Noise filtering in images with PCA

Start data

First let us get some images. I am going to use the MNIST dataset for clarity. (And because I experimented with similar data some time ago.)

MNISTdigits = ExampleData[{"MachineLearning", "MNIST"}, "TestData"];
testImages = RandomSample[Cases[MNISTdigits, (im_ -> 0) :> im], 100]

enter image description here

Let us convince ourselves that all images have the same dimension:

Tally[ImageDimensions /@ testImages]
dims = %[[1, 1]];

(* {{{28, 28}, 100}} *)

Let us create noisy images. Here are the options:

enter image description here

Below I will show results with 2 and 5.

The listing/selection of these options comes from asking ourselves what we know about the data. What does "of the same sample" in the question mean? In terms of digit writing:

  1. is it the same instance of digit writing but obtained by different channels that add noise, or

  2. is it different instances of digit writing obtained by a channel that adds noise?

Noisy images

noisyTestImages = 
  Table[ImageEffect[
    testImages[[12]], {"GaussianNoise", RandomReal[1]}], {100}];

RandomSample[Thread[{testImages[[12]], noisyTestImages}], 15]

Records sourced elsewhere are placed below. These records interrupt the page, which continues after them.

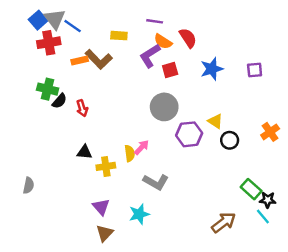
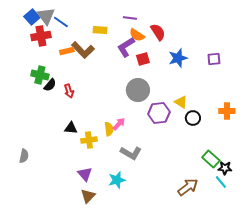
orange cross: (270, 132) -> (227, 111), turned 35

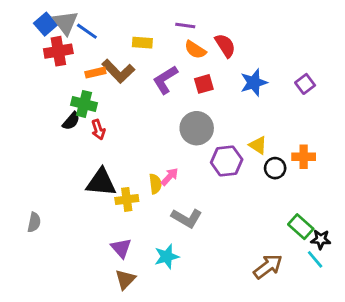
purple L-shape: (126, 47) -> (165, 80), moved
purple square: (214, 59) -> (305, 84), turned -32
green cross: (40, 75) -> (84, 104), moved
orange cross: (227, 111) -> (304, 157), moved
black triangle: (71, 128) -> (101, 182), size x1.6

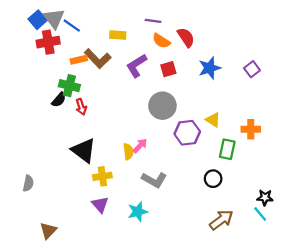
black circle: (275, 168) -> (213, 179), moved
black triangle: (101, 182) -> (84, 150), turned 32
yellow cross: (127, 199) -> (102, 176), moved
green rectangle: (301, 227) -> (227, 149), moved, turned 60
brown triangle: (125, 279) -> (48, 230), moved

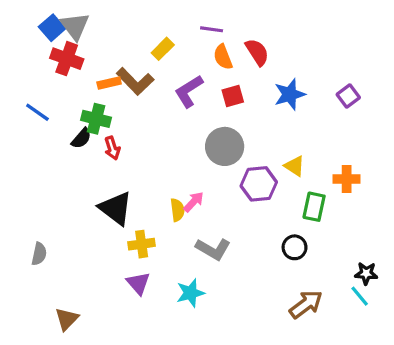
blue line: (72, 26) -> (37, 112), moved
yellow rectangle: (118, 35) -> (163, 49), turned -49
orange semicircle: (161, 41) -> (223, 57), turned 36
red cross: (48, 42) -> (67, 59), turned 30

enter image description here

noisyTestImages5 = 
  Table[ImageEffect[
    testImages[[i]], {"GaussianNoise", RandomReal[1]}], {i, 100}];
RandomSample[Thread[{testImages, noisyTestImages5}], 15]

enter image description here

Linear vector space representation

Unfold the images into vectors and stack together into a matrix:

noisyTestImagesMat = (Flatten@*ImageData) /@ noisyTestImages;
Dimensions[noisyTestImagesMat]

(* {100, 784} *)

No centralizing and standardizing

The vector representations of the images I use have 0's as the important signal values. It is better to use the negated images as in my second answer (not done in this one).

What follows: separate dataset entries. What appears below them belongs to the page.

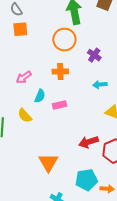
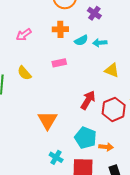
cyan semicircle: (40, 96) -> (81, 40), moved, turned 40
red arrow: (89, 142) -> (88, 100), turned 138
cyan pentagon: (86, 180) -> (85, 138), turned 30

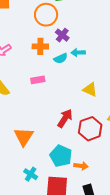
purple cross: (94, 13) -> (62, 35), moved
cyan arrow: (100, 43) -> (78, 53), moved

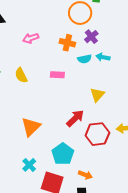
yellow triangle: (90, 89) -> (97, 95), moved, turned 35
orange arrow: (81, 166) -> (85, 175), moved

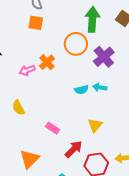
purple cross: (91, 37) -> (104, 57), moved, size x1.5
orange cross: (67, 43) -> (47, 62), moved, turned 35
pink rectangle: (57, 75) -> (53, 128), moved, turned 32

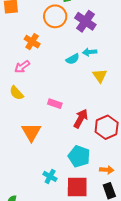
pink arrow: (27, 70) -> (22, 67), moved
yellow triangle: (95, 125) -> (100, 76), moved
orange triangle: (29, 159) -> (31, 132), moved

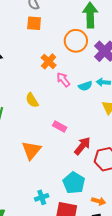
pink arrow: (22, 67) -> (63, 80), moved, turned 77
yellow semicircle: (16, 93) -> (32, 100), moved
cyan cross: (50, 176) -> (42, 197), turned 32

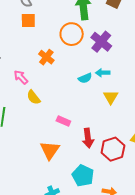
pink arrow: (63, 80) -> (21, 77), moved
red arrow: (82, 146) -> (88, 138), turned 138
orange triangle: (31, 150) -> (50, 150), moved

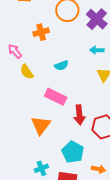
orange cross: (46, 57) -> (41, 32), turned 35
cyan semicircle: (85, 78) -> (61, 65), moved
pink rectangle: (63, 121) -> (56, 97), size x1.5

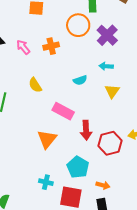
pink arrow: (15, 51) -> (23, 47), moved
cyan semicircle: (61, 65) -> (80, 80), moved
cyan cross: (41, 168) -> (46, 182), turned 32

Initially I thought that centralizing and normalizing is detrimental to the described process. Thanks to arguments in the comments and Rahul's answer now I think that centralizing is just useless for the data in my answer -- see this comparison of centralized and non-centralized results using the code in Rahul's answer.

My other reason for not using centralization is that I would like to have interpretable basis when using matrix factorizations of data. (See the NNMF basis in my second answer.) We will have at least one such vector with SVD if we do not centralize. The question does not specify which of the results of PCA are going to be used: the de-noised images or the obtained components.

De-noising

Apply PCA (SVD):

{U, S, V} = SingularValueDecomposition[noisyTestImagesMat, 12];

Let us look at the singular values:

ListPlot[Diagonal[S], PlotRange -> All, PlotTheme -> "Detailed"]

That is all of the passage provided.